EU Referendum

Reality Check: Would Brexit knock 5.6% off UK economy?

Christine Lagarde saying: When all of them except one particular institution... are heading in the same direction I think it's compelling.

The claim: Leaving the European Union would mean the output of the UK economy would be 1.5% or 5.6% lower in 2019 than it would have been if the UK had stayed in.

Reality Check verdict: There is disagreement about how bad leaving the EU would be for the UK economy, but almost all predictions say it would be negative.

Graph showing IMF forecasts for what would happen in the event of a Brexit Image copyright IMF

The IMF has had its third bite of the cherry in the EU Referendum campaign, finally providing the figures for the economic forecasts it has been promising.

IMF managing director Christine Lagarde has previously said that the possible outcomes from Brexit would range from pretty bad to very, very bad.

Now, the organisation, which promotes economic co-operation between countries, has released its predictions. In a situation in which the UK retains preferential access to the single market from outside the EU, as Norway and Switzerland do, it predicts that the country's economic output would be 1.5% lower by 2019 than it would have been if there had not been a Brexit.

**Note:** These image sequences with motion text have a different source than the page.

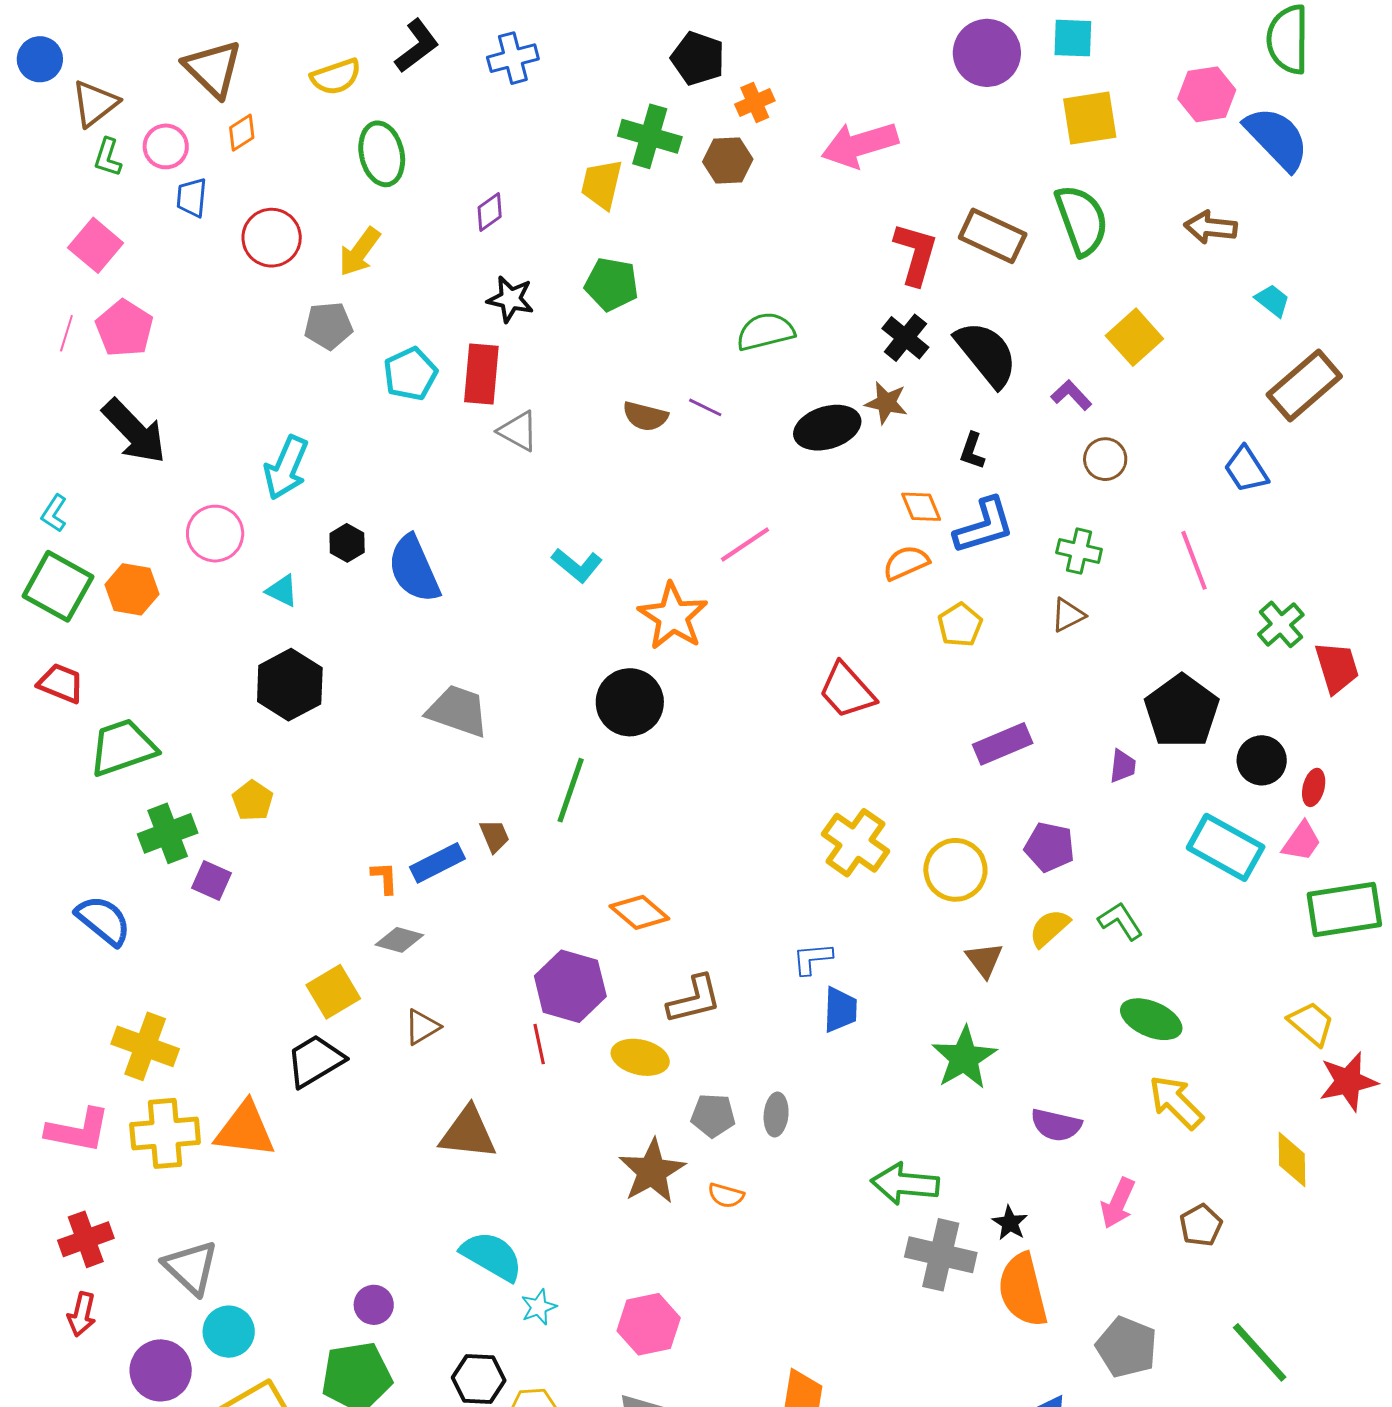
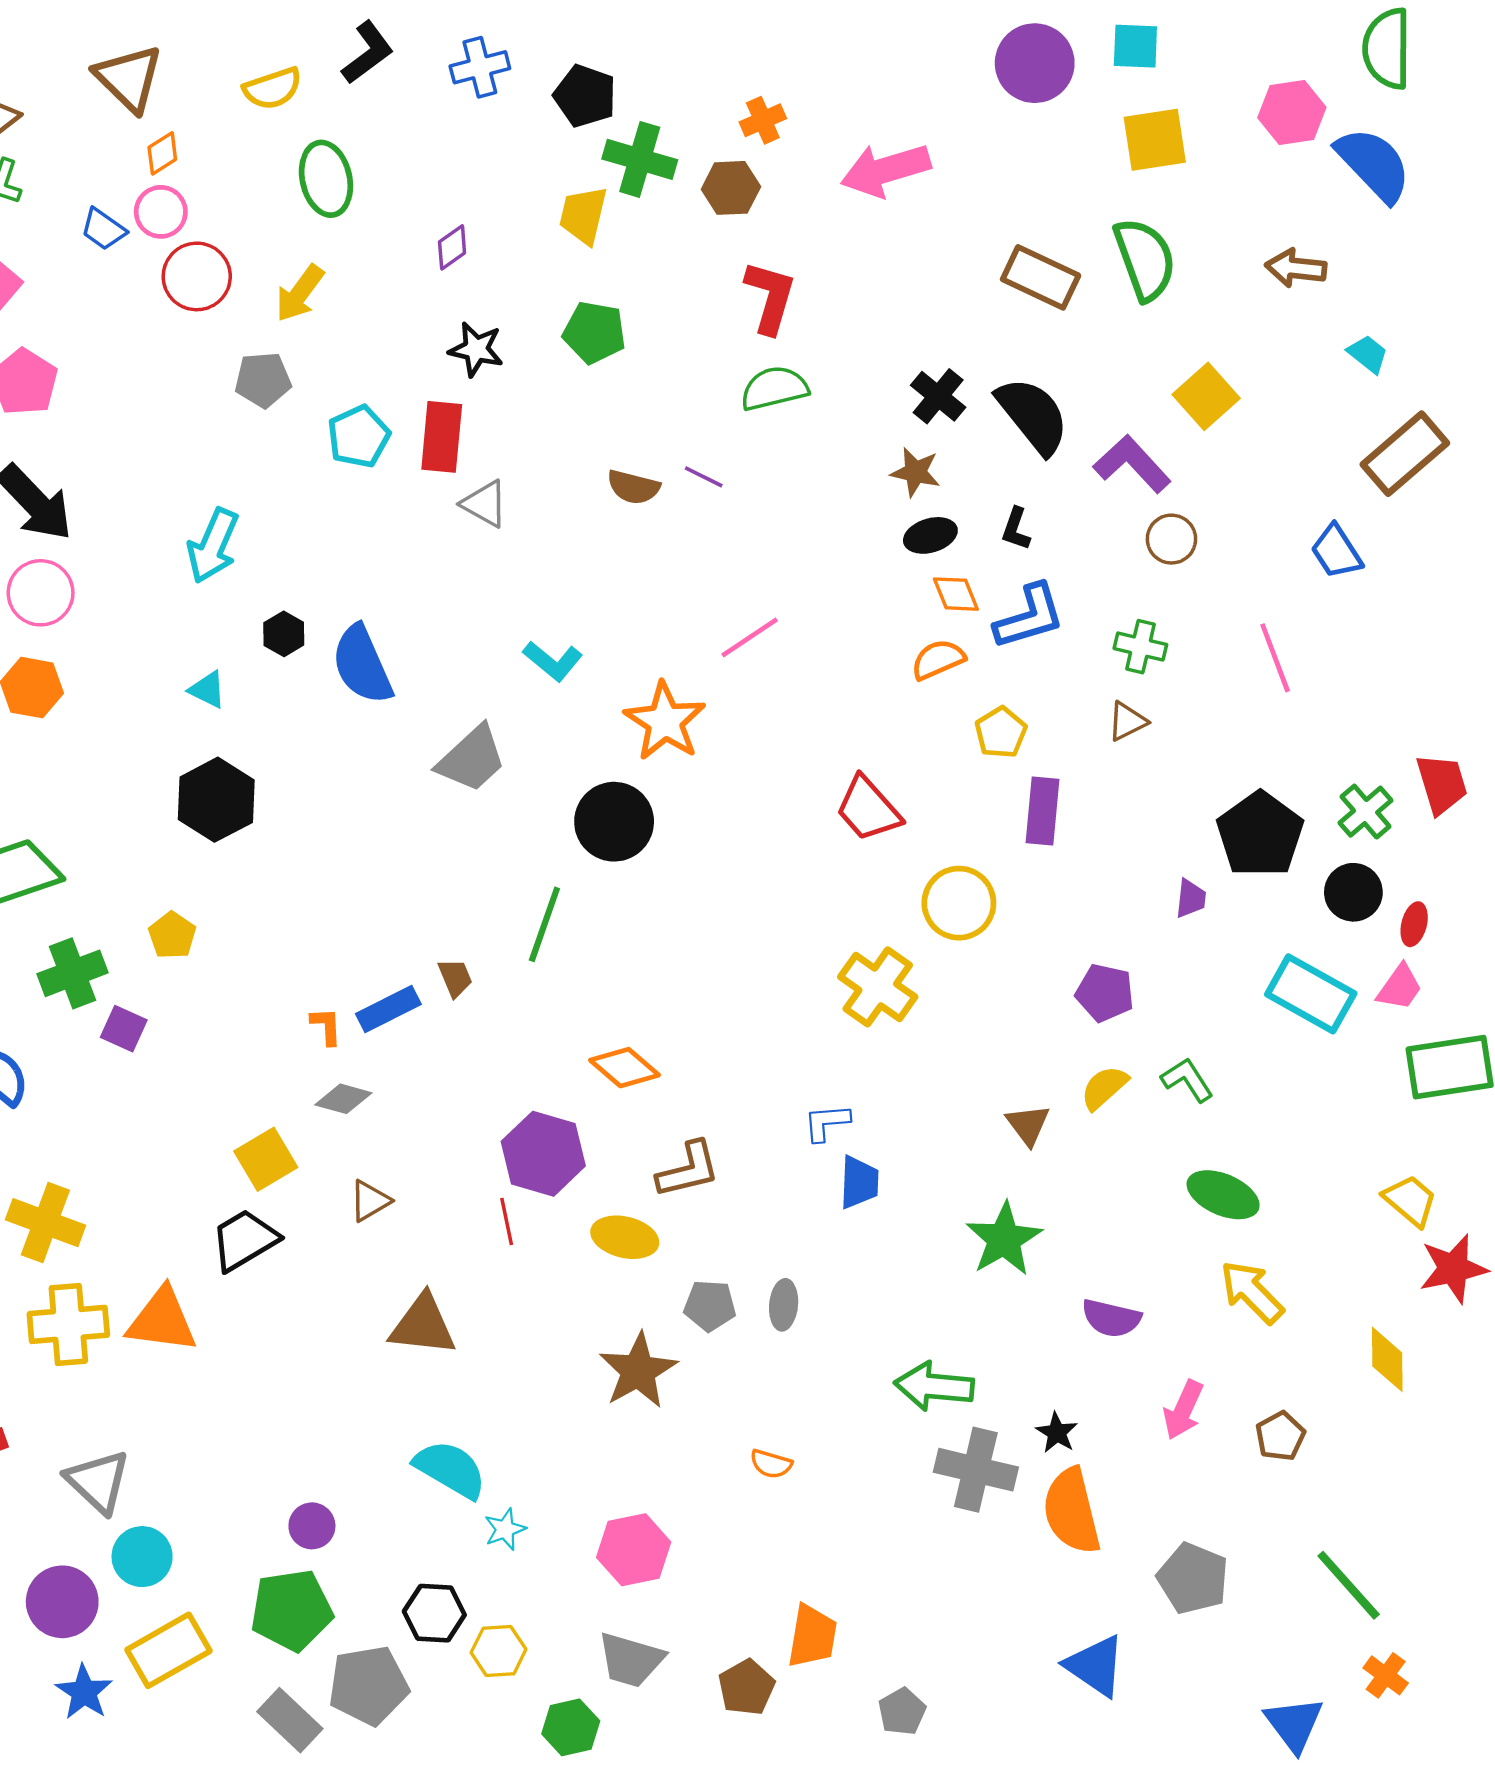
black pentagon: (698, 58) -> (585, 96), moved
pink circle: (166, 146) -> (161, 212), moved
blue trapezoid: (192, 198) -> (103, 229), turned -60
red L-shape: (916, 254) -> (770, 297), moved
purple L-shape: (1071, 395) -> (1132, 464), size x1.6
black ellipse: (827, 428) -> (930, 535), moved, size x0.7
pink circle: (215, 534) -> (41, 593), moved
green cross: (1281, 624) -> (1366, 812), moved
gray trapezoid: (458, 711) -> (472, 759), moved, turned 118
purple rectangle: (1003, 744) -> (1042, 811), moved, turned -62
yellow circle: (955, 870) -> (959, 903), moved
orange semicircle: (726, 1195) -> (771, 1464), moved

In a situation in which the UK left the EU and decided not to try to negotiate preferential access to the single market, the IMF predicts output would be 5.6% lower by 2019 than it would have been without Brexit, with the economy actually contracting in 2017.

The economy contracting in 2017 would mean the country will produce less - it would almost certainly mean a recession.

It is particularly interesting that there is so much difference between the two scenarios in 2017, which would be while negotiations were still under way and the UK remained part of the EU.

That is because much of the initial dip predicted is because of companies and households delaying or cancelling spending and investment, which the IMF reckons would happen to a much greater extent if there were no plans to negotiate preferential access to the single market.

Ms Lagarde was asked by BBC News whether there is a problem with predictions from the IMF and the wider economics profession lacking credibility.

"We might distrust them, we might challenge them, there are instances when some of them are right and others are wrong," she said.

"But when all of them except one particular institution... are heading in the same direction, I think it's compelling."

The one institution that disagreed was Economists for Brexit, which said leaving would be good for the economy.

We have warned in the past about the dangers of economic modelling, but Ms Lagarde is right that almost all of the models predict that leaving the EU would be bad for the economy, even if there is disagreement about exactly how bad.